Mellor is the sort of writer that gives you faith in yourself because she just seems so normal (not that I am saying writers aren’t normal as a general rule, but they are often a bit, well, writerly). She is warm, engaging and approachable, hiding a fierce intelligence behind a jovial and bubbly conversational style. She’s so lovely, in fact, that I want to ask her to be my Mum.

 

Mellor’s story goes something like this; fall pregnant at 16 and leave school with no O’levels, get married and have another baby by 19, return to education in mid twenties and develop a passion for theatre in all its forms, form own theatre company, become TV actress in order to support husband’s (the same one, mind) dreams, send producer a revised script of the show in which you are in and gain script editor’s job, work on shows like Corrie and Brookside, write Band of Gold. Most of us know the Mellor story from that point on. For those of you who don’t, she’s the one who brought us Fat Friends, The Chase and Playing the Field, and is one of the most respected TV writers working in the UK today.

 

Perhaps it’s her northern roots, but I suspect that Mellor’s work ethic has played as big a part in her career as her talent. This woman can graft. When she was researching Band of Gold, for example, she spent months speaking to working girls in Leeds, often pounding the pavement with them for hours. This is pretty typical of how she does her research.

 

You also get the sense that you wouldn’t want to mess with her. For all her warmth, charm and ease with people, there is also a certain steeliness when it comes to standing up for what she believes in. “Namby pamby writers who accept any [story changes] aren’t good writers. Good writers will kill to protect their story,” she said at one point. She also advocates for any TV writer to get onto a soap- any, really (the aforementioned one that she script edited was the dire Albion Market). These are the best training ground, according to Mellor. The secret is knowing when to leave.

 

Her best advice? Perhaps there is too much to choose from, but this certainly stuck in my mind, so I’ll pass it on: “People who write at weekends are writers, but if you want to be a real writer you have to graft. You’ve got to put your mind in places you don’t want to go.”

 

Writers, take note. The lady means business.

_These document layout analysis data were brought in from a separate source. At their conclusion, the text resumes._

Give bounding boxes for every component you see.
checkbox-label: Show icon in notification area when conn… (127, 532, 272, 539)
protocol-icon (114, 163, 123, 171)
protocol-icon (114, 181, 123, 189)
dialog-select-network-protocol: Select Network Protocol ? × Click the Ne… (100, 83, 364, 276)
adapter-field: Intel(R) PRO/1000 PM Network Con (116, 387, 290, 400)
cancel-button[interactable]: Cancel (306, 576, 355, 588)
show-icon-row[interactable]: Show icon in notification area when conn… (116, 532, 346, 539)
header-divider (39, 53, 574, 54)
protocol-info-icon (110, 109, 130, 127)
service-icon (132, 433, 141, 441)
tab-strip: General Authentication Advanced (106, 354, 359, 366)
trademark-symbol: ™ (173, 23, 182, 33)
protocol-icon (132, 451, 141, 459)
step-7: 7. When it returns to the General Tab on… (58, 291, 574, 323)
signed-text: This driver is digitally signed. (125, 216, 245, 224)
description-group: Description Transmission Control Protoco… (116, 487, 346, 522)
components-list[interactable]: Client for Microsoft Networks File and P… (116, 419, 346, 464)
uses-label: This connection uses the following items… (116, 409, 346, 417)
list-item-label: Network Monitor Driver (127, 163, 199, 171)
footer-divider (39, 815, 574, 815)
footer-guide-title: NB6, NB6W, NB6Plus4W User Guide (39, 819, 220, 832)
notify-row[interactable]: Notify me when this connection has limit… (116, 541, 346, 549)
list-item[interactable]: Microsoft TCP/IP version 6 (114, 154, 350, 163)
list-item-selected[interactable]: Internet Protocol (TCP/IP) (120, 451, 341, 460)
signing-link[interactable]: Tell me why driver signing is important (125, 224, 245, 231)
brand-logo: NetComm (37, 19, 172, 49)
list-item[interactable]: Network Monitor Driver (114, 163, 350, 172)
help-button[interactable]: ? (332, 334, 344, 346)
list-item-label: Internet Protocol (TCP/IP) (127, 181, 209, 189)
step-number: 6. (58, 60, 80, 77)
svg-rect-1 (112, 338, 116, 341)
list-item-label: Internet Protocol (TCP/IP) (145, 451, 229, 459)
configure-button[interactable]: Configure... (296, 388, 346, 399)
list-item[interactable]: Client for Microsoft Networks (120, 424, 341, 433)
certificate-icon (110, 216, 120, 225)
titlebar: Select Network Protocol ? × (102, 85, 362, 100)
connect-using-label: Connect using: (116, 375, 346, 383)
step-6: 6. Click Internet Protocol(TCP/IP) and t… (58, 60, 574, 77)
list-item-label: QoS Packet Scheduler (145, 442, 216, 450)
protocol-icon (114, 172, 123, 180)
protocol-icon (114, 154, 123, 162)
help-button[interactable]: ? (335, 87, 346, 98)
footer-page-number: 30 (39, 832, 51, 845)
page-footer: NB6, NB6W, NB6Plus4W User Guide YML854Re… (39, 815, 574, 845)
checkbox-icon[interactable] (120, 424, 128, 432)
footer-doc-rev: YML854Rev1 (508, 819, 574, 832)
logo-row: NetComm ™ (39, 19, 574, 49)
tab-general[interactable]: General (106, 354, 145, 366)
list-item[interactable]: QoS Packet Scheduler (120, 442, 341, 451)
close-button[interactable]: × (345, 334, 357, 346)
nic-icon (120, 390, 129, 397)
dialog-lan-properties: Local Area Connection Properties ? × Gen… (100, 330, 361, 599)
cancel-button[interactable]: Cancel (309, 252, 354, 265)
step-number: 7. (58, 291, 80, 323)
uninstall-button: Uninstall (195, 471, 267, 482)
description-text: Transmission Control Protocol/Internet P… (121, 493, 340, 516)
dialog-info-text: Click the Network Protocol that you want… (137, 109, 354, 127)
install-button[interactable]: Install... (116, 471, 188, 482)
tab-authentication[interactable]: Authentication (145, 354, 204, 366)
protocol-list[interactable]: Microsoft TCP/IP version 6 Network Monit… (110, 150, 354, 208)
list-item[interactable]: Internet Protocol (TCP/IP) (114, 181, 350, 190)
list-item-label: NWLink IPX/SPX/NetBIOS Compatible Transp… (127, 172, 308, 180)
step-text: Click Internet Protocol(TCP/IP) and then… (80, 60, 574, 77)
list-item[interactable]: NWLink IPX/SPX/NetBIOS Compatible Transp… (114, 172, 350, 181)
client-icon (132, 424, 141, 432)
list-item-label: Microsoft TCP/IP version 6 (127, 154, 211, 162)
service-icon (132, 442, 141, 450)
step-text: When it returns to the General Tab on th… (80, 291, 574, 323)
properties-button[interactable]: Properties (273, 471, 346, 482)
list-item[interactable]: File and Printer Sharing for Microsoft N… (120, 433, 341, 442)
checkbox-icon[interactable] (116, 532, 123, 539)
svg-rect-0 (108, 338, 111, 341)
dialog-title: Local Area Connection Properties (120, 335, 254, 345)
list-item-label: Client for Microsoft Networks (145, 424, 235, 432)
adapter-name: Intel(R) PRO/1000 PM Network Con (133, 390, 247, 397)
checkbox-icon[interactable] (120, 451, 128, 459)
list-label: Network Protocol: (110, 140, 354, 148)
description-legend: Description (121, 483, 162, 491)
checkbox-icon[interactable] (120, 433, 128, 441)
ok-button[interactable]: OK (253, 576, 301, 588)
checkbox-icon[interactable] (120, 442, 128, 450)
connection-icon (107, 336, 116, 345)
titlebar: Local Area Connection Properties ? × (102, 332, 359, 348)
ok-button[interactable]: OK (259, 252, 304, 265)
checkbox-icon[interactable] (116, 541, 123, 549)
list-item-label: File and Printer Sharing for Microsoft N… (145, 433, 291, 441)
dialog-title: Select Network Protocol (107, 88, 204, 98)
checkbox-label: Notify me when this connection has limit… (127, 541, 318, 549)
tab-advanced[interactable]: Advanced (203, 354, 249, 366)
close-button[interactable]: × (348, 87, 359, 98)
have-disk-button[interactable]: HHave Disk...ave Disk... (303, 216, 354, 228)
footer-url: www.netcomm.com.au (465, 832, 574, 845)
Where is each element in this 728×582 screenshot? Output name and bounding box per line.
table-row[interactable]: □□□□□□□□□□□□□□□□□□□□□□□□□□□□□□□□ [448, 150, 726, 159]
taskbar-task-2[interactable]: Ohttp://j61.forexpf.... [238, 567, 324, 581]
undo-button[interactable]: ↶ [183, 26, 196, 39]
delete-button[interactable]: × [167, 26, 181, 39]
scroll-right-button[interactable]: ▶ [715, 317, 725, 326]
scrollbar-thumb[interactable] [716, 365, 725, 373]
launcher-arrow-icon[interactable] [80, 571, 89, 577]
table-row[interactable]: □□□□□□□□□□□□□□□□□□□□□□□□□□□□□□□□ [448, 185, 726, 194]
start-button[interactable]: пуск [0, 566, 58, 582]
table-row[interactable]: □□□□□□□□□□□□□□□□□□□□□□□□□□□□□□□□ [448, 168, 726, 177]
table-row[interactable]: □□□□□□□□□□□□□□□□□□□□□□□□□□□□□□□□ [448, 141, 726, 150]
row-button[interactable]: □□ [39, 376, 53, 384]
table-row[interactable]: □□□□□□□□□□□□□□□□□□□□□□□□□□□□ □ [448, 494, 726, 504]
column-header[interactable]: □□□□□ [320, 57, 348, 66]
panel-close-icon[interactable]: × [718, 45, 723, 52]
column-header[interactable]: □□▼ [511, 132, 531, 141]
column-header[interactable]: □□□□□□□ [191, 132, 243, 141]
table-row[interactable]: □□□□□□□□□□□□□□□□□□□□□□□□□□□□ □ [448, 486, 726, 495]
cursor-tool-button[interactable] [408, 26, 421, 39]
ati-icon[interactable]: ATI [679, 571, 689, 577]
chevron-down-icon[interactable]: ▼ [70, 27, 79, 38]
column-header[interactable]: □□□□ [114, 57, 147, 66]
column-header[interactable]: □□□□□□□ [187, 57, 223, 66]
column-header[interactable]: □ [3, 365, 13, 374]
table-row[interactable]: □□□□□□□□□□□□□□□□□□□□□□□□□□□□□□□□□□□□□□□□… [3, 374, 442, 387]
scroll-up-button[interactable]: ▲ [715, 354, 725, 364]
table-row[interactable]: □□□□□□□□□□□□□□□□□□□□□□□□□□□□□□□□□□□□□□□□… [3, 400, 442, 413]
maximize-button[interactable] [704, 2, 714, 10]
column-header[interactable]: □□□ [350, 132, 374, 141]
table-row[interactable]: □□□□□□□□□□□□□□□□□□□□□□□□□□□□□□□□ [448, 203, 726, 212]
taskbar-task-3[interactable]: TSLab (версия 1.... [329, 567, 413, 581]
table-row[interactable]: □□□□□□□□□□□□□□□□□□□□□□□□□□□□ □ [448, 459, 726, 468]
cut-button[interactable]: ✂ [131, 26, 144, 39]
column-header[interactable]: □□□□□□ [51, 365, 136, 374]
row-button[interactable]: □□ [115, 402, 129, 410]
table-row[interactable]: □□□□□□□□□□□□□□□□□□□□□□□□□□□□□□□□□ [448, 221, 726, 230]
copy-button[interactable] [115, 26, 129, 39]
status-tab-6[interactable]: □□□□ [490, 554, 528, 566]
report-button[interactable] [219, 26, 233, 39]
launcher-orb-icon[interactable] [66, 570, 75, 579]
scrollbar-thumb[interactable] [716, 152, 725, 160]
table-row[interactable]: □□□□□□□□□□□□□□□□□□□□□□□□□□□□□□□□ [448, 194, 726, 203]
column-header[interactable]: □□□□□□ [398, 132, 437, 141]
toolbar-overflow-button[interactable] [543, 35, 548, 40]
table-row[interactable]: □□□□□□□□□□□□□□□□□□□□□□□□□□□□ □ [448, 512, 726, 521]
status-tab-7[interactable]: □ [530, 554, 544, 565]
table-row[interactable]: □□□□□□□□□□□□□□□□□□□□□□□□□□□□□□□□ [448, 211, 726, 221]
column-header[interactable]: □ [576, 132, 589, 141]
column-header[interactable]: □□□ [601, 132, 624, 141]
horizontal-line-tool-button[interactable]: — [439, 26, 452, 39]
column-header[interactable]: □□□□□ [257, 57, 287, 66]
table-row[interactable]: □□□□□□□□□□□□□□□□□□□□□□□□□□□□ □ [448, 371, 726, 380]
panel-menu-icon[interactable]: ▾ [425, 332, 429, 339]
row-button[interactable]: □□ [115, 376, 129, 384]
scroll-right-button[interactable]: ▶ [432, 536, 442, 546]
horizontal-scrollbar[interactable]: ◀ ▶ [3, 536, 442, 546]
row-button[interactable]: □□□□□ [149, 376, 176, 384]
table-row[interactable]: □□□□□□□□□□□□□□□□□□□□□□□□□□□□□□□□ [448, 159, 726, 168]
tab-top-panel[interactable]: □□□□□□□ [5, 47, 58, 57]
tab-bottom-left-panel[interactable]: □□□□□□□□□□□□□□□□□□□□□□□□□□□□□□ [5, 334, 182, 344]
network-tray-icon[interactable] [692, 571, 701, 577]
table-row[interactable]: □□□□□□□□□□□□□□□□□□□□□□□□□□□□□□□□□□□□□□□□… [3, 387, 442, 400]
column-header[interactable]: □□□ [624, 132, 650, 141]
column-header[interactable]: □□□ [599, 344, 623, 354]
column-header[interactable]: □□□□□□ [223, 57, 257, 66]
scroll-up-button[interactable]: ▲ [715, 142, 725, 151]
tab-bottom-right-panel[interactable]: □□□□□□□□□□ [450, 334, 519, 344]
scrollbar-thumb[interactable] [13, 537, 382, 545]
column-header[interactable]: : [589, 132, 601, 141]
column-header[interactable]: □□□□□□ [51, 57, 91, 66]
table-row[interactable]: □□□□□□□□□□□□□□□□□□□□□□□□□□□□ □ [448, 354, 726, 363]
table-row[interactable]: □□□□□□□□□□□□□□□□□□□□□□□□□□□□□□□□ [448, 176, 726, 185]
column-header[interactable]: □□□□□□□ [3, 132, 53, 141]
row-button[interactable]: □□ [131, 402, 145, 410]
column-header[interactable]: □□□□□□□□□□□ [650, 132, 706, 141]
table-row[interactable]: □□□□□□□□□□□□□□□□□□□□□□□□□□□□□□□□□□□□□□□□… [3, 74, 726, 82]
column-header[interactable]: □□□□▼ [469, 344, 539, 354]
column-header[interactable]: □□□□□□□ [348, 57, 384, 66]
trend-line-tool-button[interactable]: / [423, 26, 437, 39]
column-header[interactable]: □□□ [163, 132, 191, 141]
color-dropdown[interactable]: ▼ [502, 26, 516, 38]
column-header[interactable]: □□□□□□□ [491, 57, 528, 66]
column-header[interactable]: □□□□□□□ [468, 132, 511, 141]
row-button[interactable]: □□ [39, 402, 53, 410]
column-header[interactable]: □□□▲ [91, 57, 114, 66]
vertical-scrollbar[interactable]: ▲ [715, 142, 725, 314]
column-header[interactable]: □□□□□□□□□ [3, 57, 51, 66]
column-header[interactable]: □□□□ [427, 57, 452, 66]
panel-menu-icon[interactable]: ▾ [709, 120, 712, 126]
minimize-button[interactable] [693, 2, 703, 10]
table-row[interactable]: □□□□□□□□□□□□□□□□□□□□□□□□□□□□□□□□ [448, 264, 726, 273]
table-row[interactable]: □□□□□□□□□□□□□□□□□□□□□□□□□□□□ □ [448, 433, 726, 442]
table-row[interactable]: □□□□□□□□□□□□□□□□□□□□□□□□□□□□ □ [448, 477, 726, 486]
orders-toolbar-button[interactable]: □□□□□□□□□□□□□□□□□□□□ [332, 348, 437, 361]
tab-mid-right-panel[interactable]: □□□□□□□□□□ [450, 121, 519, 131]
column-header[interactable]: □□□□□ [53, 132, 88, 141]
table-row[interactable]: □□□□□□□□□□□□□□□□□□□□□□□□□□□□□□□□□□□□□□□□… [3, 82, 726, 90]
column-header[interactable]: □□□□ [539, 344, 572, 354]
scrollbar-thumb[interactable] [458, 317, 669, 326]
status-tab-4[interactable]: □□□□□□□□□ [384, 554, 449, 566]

DAY 2- CHRISTOPHER HAMPTON

July 2nd, 2008 by lizhobbs@moviescopemag.com

I’d like to say a little more about how this session went, but a few days of little sleep and long hours have meant that my concentration was at an all time low.  Unfortunately Hampton’s soft voice and hesitant speech weren’t the best remedy for this.  He’s an interesting guy, but it would have taken an Anthony Robbins style speaker alone to keep me engaged.

 

Whether you enjoyed the session or not would depend on whether you were a fan of his work (natch) but it was certainly interesting to hear him speak about his collaboration with David Lean in the 80s on Nostromo, the film that Lean never got to make and the one that, it was rumoured, lead to his death.

 

Hampton started life writing plays, and assumed when he moved to screenplays that it would be easier due to the lack of constraints.  Over ten or so unsuccessful years he came to see the error of his ways.  When asked about his path to screenwriting, his own method, he gave two stipulations: One, respect the difficulty of the craft and two, set constraints for yourself.

 

If there’s one thing I’ve learned over the last couple of days, it’s that screenplays take a long, long time to see the light of day.  Hampton confirmed this with a story of his own.  It took him 17 years to make his Lytton Strachey biopic, in the end having to direct it himself.  But there is heartening news here; he learned how to direct from a how-to book and a friend willing to impart knowledge in two days.  Who needs the NFTS??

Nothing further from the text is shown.